Task prompt - Take from the records below each line that holds "zituzten".

Material provided -
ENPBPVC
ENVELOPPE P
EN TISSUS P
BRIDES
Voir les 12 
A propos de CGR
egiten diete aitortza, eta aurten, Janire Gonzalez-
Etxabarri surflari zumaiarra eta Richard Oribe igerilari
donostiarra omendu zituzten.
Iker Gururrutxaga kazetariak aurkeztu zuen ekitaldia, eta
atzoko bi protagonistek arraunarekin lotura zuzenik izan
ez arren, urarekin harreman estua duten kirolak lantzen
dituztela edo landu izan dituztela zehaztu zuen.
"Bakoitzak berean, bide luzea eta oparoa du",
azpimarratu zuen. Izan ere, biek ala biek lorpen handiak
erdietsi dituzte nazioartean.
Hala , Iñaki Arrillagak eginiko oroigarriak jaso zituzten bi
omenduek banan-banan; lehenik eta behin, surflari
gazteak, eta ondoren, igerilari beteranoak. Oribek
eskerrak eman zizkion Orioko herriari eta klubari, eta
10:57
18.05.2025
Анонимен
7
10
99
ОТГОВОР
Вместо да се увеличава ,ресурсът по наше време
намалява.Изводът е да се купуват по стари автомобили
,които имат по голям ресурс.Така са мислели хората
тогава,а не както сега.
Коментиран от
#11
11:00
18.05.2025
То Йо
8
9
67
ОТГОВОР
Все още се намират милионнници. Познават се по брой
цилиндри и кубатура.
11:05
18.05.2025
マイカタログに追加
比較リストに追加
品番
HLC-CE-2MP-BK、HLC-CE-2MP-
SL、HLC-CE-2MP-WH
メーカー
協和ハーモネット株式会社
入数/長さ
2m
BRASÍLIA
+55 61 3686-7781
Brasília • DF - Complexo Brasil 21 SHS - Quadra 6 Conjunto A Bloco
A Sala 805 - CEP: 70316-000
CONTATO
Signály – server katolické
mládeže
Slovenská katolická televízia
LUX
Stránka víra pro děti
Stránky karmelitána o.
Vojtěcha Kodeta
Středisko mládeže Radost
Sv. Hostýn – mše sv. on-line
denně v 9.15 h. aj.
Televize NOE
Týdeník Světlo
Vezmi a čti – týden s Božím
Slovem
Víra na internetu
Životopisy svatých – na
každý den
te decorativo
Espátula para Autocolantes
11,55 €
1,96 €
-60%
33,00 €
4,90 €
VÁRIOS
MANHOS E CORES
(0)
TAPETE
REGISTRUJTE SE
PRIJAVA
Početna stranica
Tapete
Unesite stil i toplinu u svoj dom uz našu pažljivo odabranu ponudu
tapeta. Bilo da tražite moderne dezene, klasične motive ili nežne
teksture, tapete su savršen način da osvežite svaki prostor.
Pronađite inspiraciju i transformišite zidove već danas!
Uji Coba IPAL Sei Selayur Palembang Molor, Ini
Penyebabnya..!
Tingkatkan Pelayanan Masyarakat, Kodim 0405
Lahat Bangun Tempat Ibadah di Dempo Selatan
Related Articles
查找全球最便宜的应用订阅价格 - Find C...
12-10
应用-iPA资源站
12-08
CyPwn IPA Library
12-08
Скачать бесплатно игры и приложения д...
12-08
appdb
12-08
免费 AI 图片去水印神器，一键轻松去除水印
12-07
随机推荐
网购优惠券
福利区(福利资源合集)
---
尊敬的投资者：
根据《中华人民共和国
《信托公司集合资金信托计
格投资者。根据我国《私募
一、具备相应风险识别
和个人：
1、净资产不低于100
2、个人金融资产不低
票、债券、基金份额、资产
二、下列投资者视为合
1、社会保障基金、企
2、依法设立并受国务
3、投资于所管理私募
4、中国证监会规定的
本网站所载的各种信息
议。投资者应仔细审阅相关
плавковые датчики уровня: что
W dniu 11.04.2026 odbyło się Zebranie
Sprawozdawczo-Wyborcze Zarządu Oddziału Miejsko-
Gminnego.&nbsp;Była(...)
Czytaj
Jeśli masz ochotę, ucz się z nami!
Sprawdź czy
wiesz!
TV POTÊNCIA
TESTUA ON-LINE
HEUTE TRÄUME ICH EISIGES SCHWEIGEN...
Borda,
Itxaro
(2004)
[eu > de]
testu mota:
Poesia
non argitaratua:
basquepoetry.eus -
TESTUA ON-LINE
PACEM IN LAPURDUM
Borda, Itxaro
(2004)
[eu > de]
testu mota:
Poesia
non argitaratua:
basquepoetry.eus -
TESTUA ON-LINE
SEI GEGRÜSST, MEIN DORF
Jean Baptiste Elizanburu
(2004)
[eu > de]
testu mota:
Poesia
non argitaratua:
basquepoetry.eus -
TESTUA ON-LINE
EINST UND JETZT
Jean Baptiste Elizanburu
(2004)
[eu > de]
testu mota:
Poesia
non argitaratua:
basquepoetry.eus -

Output of the task -
donostiarra omendu zituzten.
Hala , Iñaki Arrillagak eginiko oroigarriak jaso zituzten bi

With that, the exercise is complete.